2. The method for segmenting a complex morphological object according to claim 1, characterized in that: the improved detection head is obtained by processing prediction information of confidence coefficient, classification, positioning and mask weight through three decoupling branches of a feature map, wherein the confidence coefficient and classification adopt the same branch prediction, and the confidence coefficient prediction information is used for replacing classification information.

3. The method for segmenting a complex morphological object according to claim 1, characterized in that: the mixed cavity space pooling pyramid ASPP_HDC module is improved based on the cavity space pooling pyramid ASPP module and comprises the following parts:

processing the input features by 1 x 1 convolution;

and finally fusing the feature graphs obtained by the processing.

4. A method for segmenting a complex morphological object according to claim 3, characterized in that: the mixed cavity convolution structure is based on a series structure, the information utilization rate is improved through the series superposition of cavity convolutions with fixed expansion rate, the multi-scale receptive field of an original network is considered, and cavity convolutions with expansion rates of 1, 2 and 3 are respectively used after the layer is pooled maximally.

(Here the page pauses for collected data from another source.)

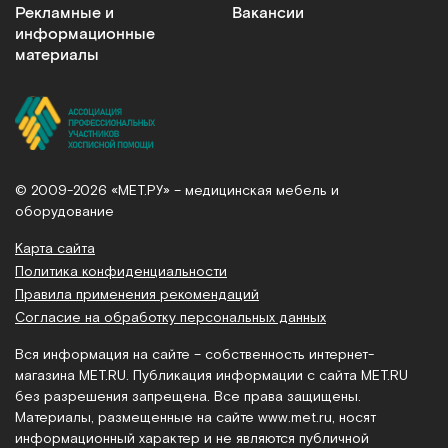
Рекламные и
Вакансии
информационные
материалы
© 2009-2026 «МЕТ.РУ» – медицинская мебель и
оборудование
Карта сайта
Политика конфиденциальности
Правила применения рекомендаций
Согласие на обработку персональных данных
Вся информация на сайте – собственность интернет-
магазина MET.RU. Публикация информации с сайта MET.RU
без разрешения запрещена. Все права защищены.
Материалы, размещенные на сайте
www.met.ru
, носят
информационный характер и не являются публичной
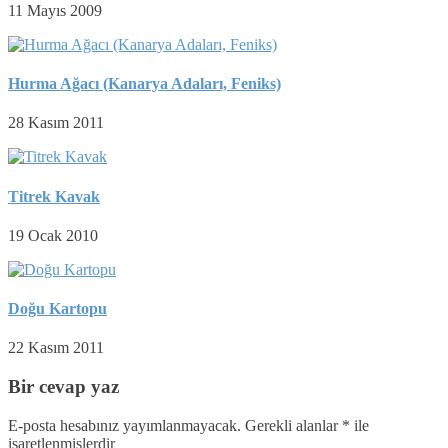
11 Mayıs 2009
Hurma Ağacı (Kanarya Adaları, Feniks)
28 Kasım 2011
Titrek Kavak
19 Ocak 2010
Doğu Kartopu
22 Kasım 2011
Bir cevap yaz
E-posta hesabınız yayımlanmayacak.
Gerekli alanlar
*
ile
işaretlenmişlerdir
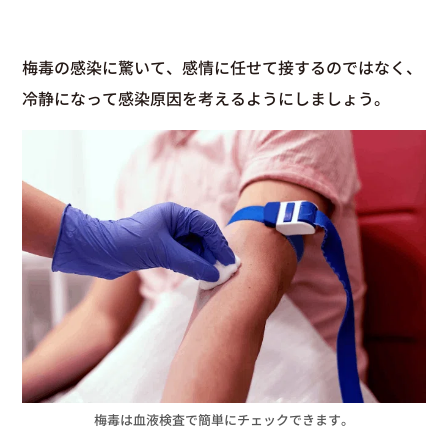
梅毒の感染に驚いて、感情に任せて接するのではなく、
冷静になって感染原因を考えるようにしましょう。
梅毒は血液検査で簡単にチェックできます。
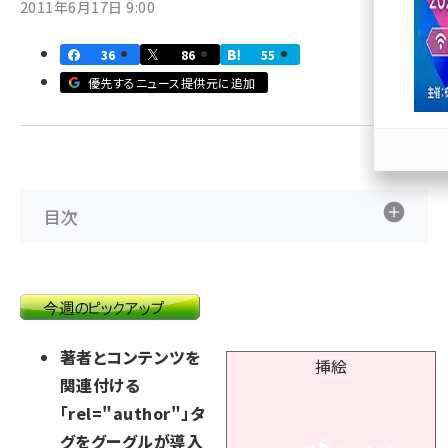
2011年6月17日 9:00
llmo (1163)
36
86
55
優先するニュース提供元に追加
目次
著者とコンテンツを
関連付ける
「rel="author"」タ
グをグーグルが導入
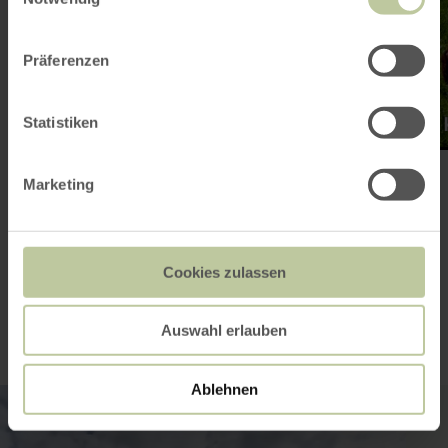
Dü
Präferenzen
Statistiken
Marketing
Unterkunftssuche
Highlight-Teaser
Cookies zulassen
Auswahl erlauben
Ablehnen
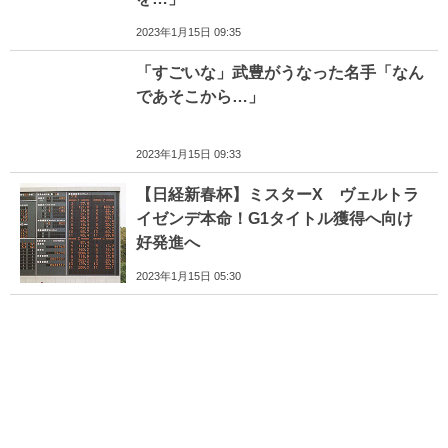
2023年1月15日 09:35
「すごいな」武豊がうなった名手「なん
であそこから…」
2023年1月15日 09:33
【日経新春杯】ミスターX ヴェルトラ
イゼンデ本命！G1タイトル獲得へ向け
好発進へ
2023年1月15日 05:30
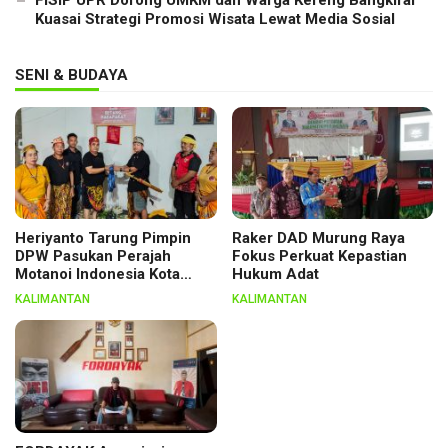
Kuasai Strategi Promosi Wisata Lewat Media Sosial
SENI & BUDAYA
Heriyanto Tarung Pimpin
Raker DAD Murung Raya
DPW Pasukan Perajah
Fokus Perkuat Kepastian
Motanoi Indonesia Kota
Hukum Adat
Palangka Raya, Dikukuhkan
KALIMANTAN
KALIMANTAN
Lewat Ritual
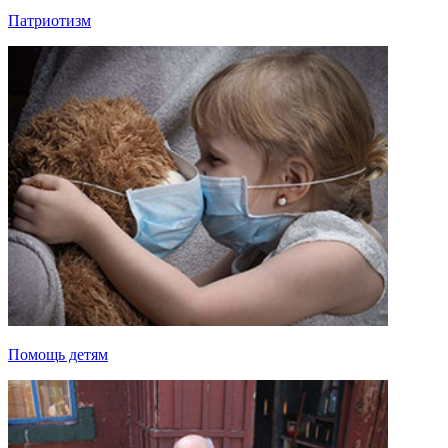
Патриотизм
Помощь детям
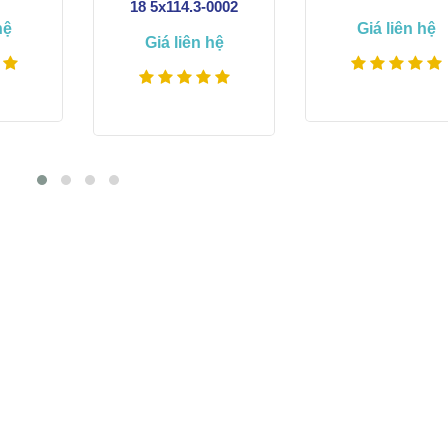
18 5x114.3-0002
Giá liên hệ
hệ
Giá liên hệ
Xem thêm
êm
Xem thêm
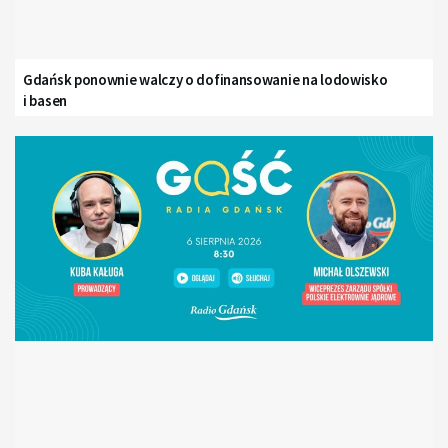
Gdańsk ponownie walczy o dofinansowanie na lodowisko
i basen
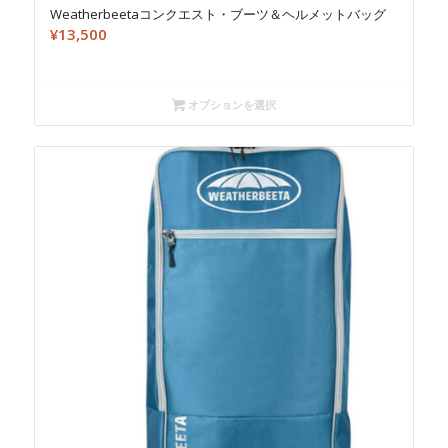
Weatherbeetaコンクエスト・ブーツ＆ヘルメットバッグ
¥
13,500
オプションを選択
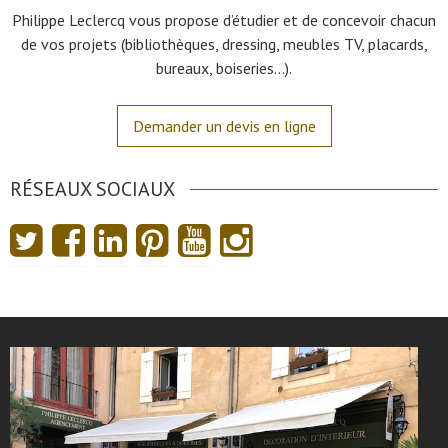
Philippe Leclercq vous propose d’étudier et de concevoir chacun
de vos projets (bibliothèques, dressing, meubles TV, placards,
bureaux, boiseries…).
Demander un devis en ligne
RÉSEAUX SOCIAUX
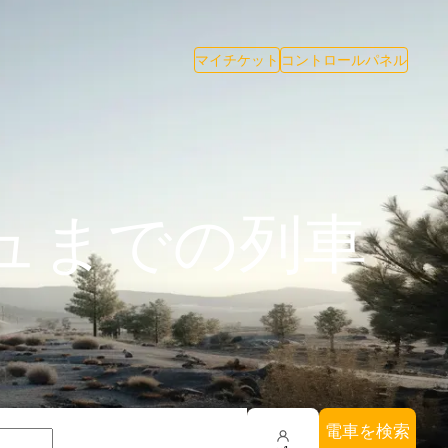
マイチケット
コントロールパネル
ュまでの列車
電車を検索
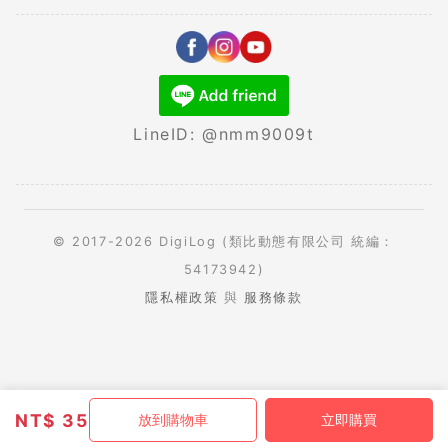
LineID: @nmm9009t
© 2017-2026 DigiLog (類比動態有限公司 統編：
54173942)
隱私權政策
與
服務條款
NT$
35
放到購物車
立即購買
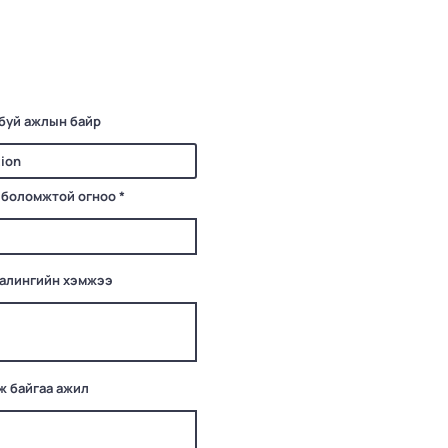
буй ажлын байр
r
 боломжтой огноо
*
e
q
u
i
r
e
цалингийн хэмжээ
d
ж байгаа ажил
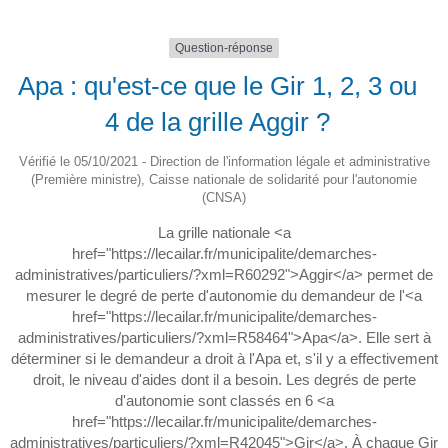
Question-réponse
Apa : qu'est-ce que le Gir 1, 2, 3 ou
4 de la grille Aggir ?
Vérifié le 05/10/2021 - Direction de l'information légale et administrative
(Première ministre), Caisse nationale de solidarité pour l'autonomie
(CNSA)
La grille nationale <a
href="https://lecailar.fr/municipalite/demarches-
administratives/particuliers/?xml=R60292">Aggir</a> permet de
mesurer le degré de perte d'autonomie du demandeur de l'<a
href="https://lecailar.fr/municipalite/demarches-
administratives/particuliers/?xml=R58464">Apa</a>. Elle sert à
déterminer si le demandeur a droit à l'Apa et, s'il y a effectivement
droit, le niveau d'aides dont il a besoin. Les degrés de perte
d'autonomie sont classés en 6 <a
href="https://lecailar.fr/municipalite/demarches-
administratives/particuliers/?xml=R42045">Gir</a>. À chaque Gir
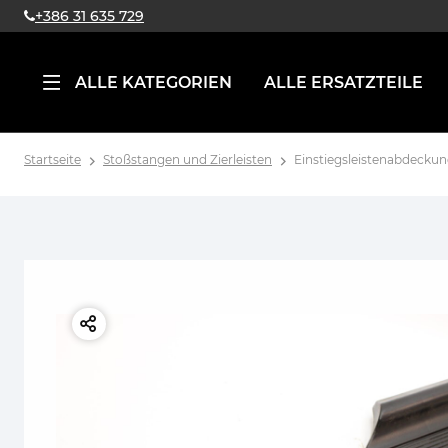
+386 31 635 729
ALLE KATEGORIEN
ALLE ERSATZTEILE
Startseite
Stoßstangen und Zierleisten
Einstiegsleistenabdeckung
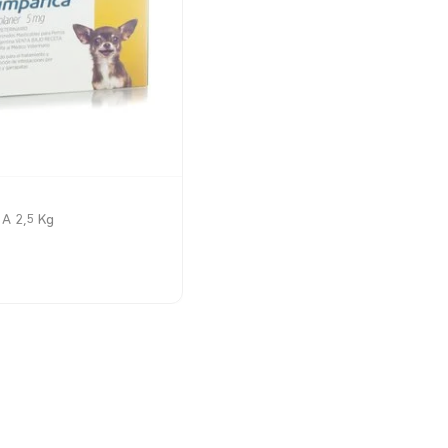
 A 2,5 Kg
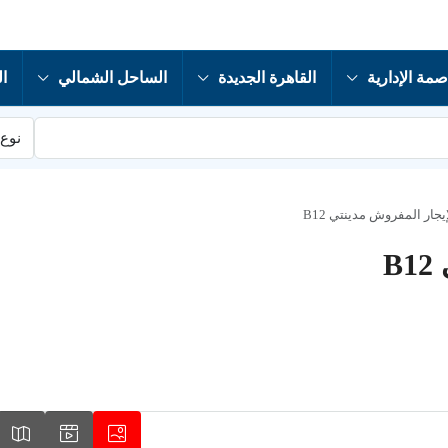
صمة الإدارية
القاهرة الجديدة
الساحل الشمالي
ال
نوع 
جار المفروش مدينتي B12
B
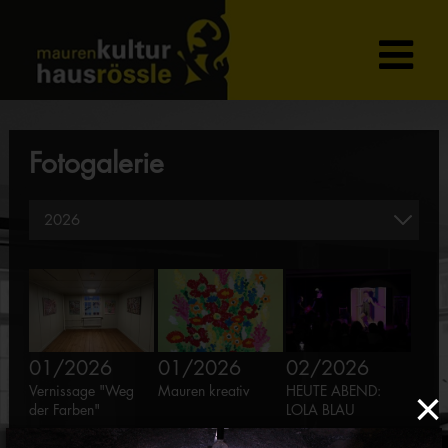
Fotogalerie
01/2026
01/2026
02/2026
Vernissage "Weg
Mauren kreativ
HEUTE ABEND:
×
der Farben"
LOLA BLAU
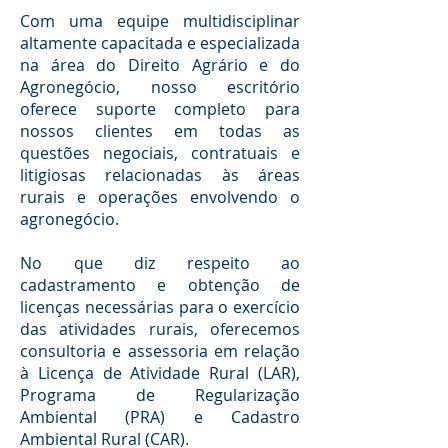
Com uma equipe multidisciplinar
altamente capacitada e especializada
na área do Direito Agrário e do
Agronegócio, nosso escritório
oferece suporte completo para
nossos clientes em todas as
questões negociais, contratuais e
litigiosas relacionadas às áreas
rurais e operações envolvendo o
agronegócio.
No que diz respeito ao
cadastramento e obtenção de
licenças necessárias para o exercício
das atividades rurais, oferecemos
consultoria e assessoria em relação
à Licença de Atividade Rural (LAR),
Programa de Regularização
Ambiental (PRA) e Cadastro
Ambiental Rural (CAR).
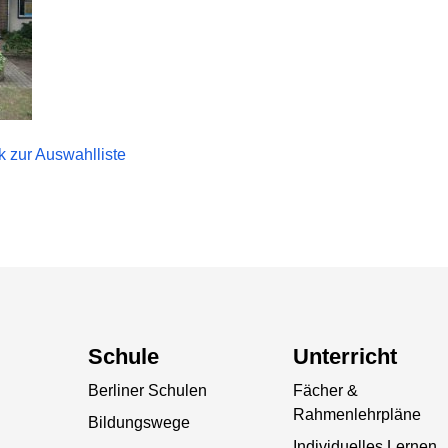
k zur Auswahlliste
Schule
Unterricht
Berliner Schulen
Fächer &
Rahmenlehrpläne
Bildungswege
Individuelles Lernen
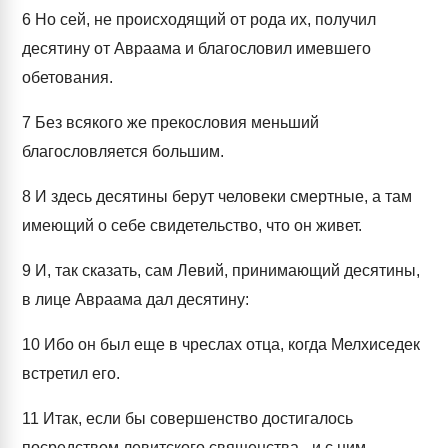
6
Но сей, не происходящий от рода их, получил
десятину от Авраама и благословил имевшего
обетования.
7
Без всякого же прекословия меньший
благословляется большим.
8
И здесь десятины берут человеки смертные, а там
имеющий о себе свидетельство, что он живет.
9
И, так сказать, сам Левий, принимающий десятины,
в лице Авраама дал десятину:
10
Ибо он был еще в чреслах отца, когда Мелхиседек
встретил его.
11
Итак, если бы совершенство достигалось
посредством левитского священства,- и с ним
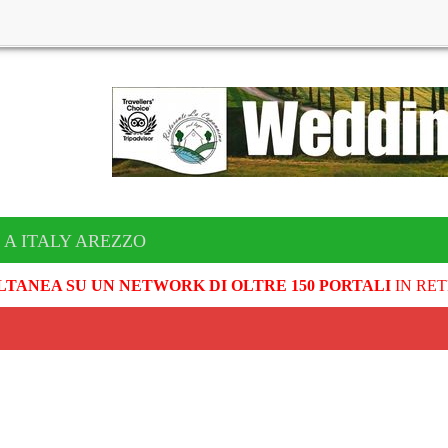
 A ITALY AREZZO
LTANEA SU UN NETWORK DI OLTRE 150 PORTALI
IN RET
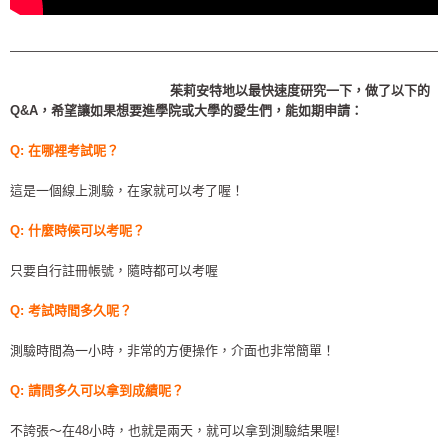
—————————————————————————————————
茱莉安特地以最快速度研究一下，做了以下的
Q&A，希望讓如果想要進學院或大學的愛生們，能如期申請：
Q: 在哪裡考試呢？
這是一個線上測驗，在家就可以考了喔！
Q: 什麼時候可以考呢？
只要自行註冊帳號，隨時都可以考喔
Q: 考試時間多久呢？
測驗時間為一小時，非常的方便操作，介面也非常簡單！
Q: 請問多久可以拿到成績呢？
不誇張～在48小時，也就是兩天，就可以拿到測驗結果喔!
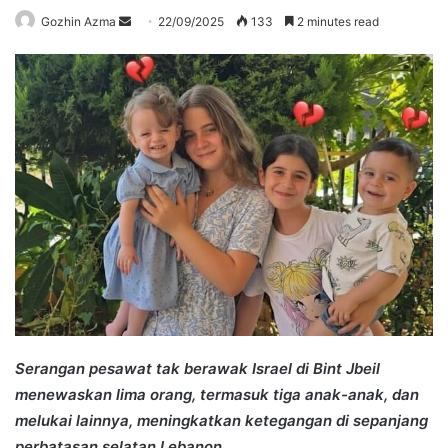
Send
Gozhin Azma
22/09/2025
133
2 minutes read
an
email
Serangan pesawat tak berawak Israel di Bint Jbeil
menewaskan lima orang, termasuk tiga anak-anak, dan
melukai lainnya, meningkatkan ketegangan di sepanjang
perbatasan selatan Lebanon.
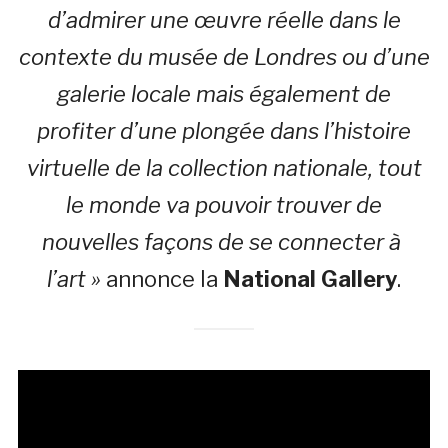
d’admirer une œuvre réelle dans le
contexte du musée de Londres ou d’une
galerie locale mais également de
profiter d’une plongée dans l’histoire
virtuelle de la collection nationale, tout
le monde va pouvoir trouver de
nouvelles façons de se connecter à
l’art »
annonce la
National Gallery
.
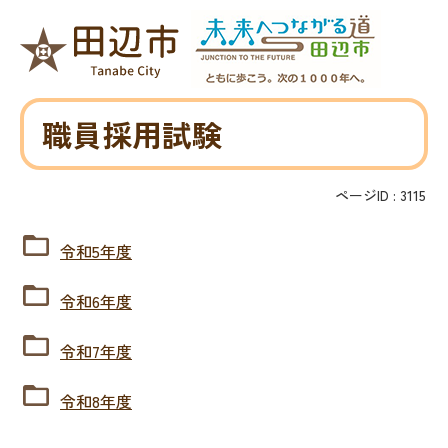
職員採用試験
ページID :
3115
令和5年度
令和6年度
令和7年度
令和8年度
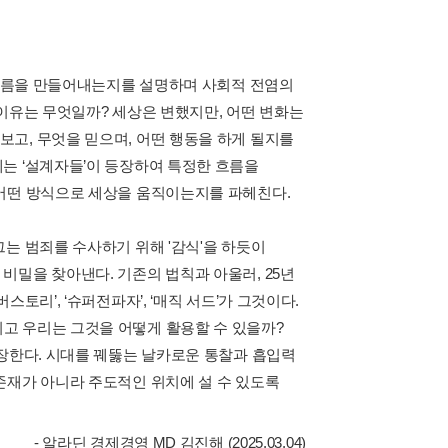
난 흐름을 만들어내는지를 설명하며 사회적 전염의
그 이유는 무엇일까? 세상은 변했지만, 어떤 변화는
고, 무엇을 믿으며, 어떤 행동을 하게 될지를
는 ‘설계자들’이 등장하여 특정한 흐름을
 어떤 방식으로 세상을 움직이는지를 파헤친다.
는 범죄를 수사하기 위해 '감식'을 하듯이
비밀을 찾아낸다. 기존의 법칙과 아울러, 25년
토리’, ‘슈퍼전파자’, ‘매직 서드’가 그것이다.
고 우리는 그것을 어떻게 활용할 수 있을까?
주장한다. 시대를 꿰뚫는 날카로운 통찰과 흡입력
존재가 아니라 주도적인 위치에 설 수 있도록
- 알라딘 경제경영 MD 김진해 (2025.03.04)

5. The method for segmenting a complex morphological object according to claim 2, characterized in that: and after the original detection head, the decoupling branches respectively use 3X 3 convolution on each prediction branch to obtain feature graphs aiming at each prediction task, and then the feature graphs are processed through 1X 1 convolution to obtain the final prediction information of each task.

6. The method for segmenting a complex morphological object according to claim 1, characterized in that: the iterative model convergence is represented by the fact that the performance of the model detected on the verification set does not exceed the best performance in a plurality of iteration times, and the model with the best performance is output after convergence.